*WORK ORDER*: If a line of the records holds the word "Bekasi", copy it out.

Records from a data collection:
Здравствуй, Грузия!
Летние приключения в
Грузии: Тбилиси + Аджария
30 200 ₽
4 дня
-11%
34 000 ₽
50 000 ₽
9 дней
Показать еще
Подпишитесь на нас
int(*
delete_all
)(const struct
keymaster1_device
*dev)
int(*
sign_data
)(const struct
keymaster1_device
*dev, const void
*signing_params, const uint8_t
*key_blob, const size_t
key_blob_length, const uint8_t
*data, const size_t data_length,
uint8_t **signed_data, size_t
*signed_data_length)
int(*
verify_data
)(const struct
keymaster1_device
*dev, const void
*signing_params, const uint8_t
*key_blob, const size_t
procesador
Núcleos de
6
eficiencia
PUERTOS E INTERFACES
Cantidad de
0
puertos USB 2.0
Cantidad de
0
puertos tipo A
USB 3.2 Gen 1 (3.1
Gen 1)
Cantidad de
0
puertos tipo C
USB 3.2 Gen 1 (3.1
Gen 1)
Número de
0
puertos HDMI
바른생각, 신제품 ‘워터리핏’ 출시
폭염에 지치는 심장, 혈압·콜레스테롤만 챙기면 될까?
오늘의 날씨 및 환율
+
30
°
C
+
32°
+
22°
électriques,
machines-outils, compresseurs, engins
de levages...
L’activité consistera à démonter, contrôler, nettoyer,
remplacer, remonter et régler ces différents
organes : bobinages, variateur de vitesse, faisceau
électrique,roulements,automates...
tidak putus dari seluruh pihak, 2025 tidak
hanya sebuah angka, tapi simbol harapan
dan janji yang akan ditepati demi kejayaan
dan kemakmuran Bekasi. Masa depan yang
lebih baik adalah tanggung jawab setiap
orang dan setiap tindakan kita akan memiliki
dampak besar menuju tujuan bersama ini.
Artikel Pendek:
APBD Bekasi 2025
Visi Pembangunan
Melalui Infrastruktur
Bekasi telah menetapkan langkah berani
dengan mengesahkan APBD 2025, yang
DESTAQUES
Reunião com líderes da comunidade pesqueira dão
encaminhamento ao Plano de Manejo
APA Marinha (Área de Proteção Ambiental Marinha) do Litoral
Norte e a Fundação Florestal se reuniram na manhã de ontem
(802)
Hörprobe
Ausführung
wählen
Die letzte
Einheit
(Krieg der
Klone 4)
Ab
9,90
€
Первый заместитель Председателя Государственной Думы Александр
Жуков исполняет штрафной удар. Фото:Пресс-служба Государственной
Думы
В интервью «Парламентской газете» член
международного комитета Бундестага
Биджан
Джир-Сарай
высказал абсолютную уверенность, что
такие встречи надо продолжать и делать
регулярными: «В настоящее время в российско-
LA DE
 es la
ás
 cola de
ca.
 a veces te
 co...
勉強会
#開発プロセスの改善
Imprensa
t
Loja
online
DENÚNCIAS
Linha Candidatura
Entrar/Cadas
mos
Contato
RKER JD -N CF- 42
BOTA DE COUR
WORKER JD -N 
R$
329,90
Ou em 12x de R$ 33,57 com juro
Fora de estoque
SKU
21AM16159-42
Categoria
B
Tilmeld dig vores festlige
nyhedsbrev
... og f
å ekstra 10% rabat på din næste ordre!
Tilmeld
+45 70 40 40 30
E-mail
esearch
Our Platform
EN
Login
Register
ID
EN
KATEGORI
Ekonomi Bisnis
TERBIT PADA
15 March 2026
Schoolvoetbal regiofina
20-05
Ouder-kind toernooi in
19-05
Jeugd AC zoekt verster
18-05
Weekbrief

*ANSWER SPACE*:
dan kemakmuran Bekasi. Masa depan yang
APBD Bekasi 2025
Bekasi telah menetapkan langkah berani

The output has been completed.